E dos meus 18 anos até hoje, tenho constantemente tentado entender o que você, meu caro leitor, quer dizer. Sim, exatamente, você. Entender as razões por trás do teu comportamento, das razões que te movem a ser, a existir. O que te faz tomar uma decisão às vezes sem motivos como escrever um desenho no muro da rua ou ir até lugares pra tirar fotos desses lugares com sua presença dentro da foto ou como você escolhe quando ser/fazer bem ou mau. E não só você que está lendo esse texto em português, mas também quem lê esse texto em francês. Às vezes até pequenas anomalias na linguagem como a não-existência da diferença entre Ser e Estar em francês. Não existe diferença na língua francesa entre você ser mau e você fazer uma ação má. Imagine se o que você faz ou deixa de fazer definisse quem você é. Imagine que não existem caminhos de volta, tudo que você esqueceu de dizer ou que você não soube expressar, automaticamente definiu uma característica da sua personalidade.

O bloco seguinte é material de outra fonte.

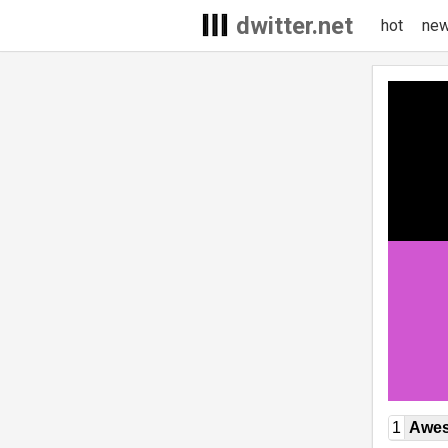
dwitter.net
hot
ne
1
Awe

Nesses 25 anos, essa característica é realidade. Não existem mais caminhos de volta, ou eu não quero pegá-los. Não existem mais "se tudo der errado, eu faço X ou Y, eu volto a tal fio que deixei solto pra continuar por ele". Não há escape.
Não existem meias palavras. As palavras são vividas por inteiro.
Até mesmo as que nunca foram ditas sejam segredos, sejam demasiado repetitivas.

Queria ter compartilhado mais das histórias dos últimos anos com você.
Foram tão intensas e tão gostosas. Tanto as cruéis quanto as cruelmente magníficas.

De qualquer forma, vamos tomar um café ou um chá. Aposto que você também tem muito pra me contar.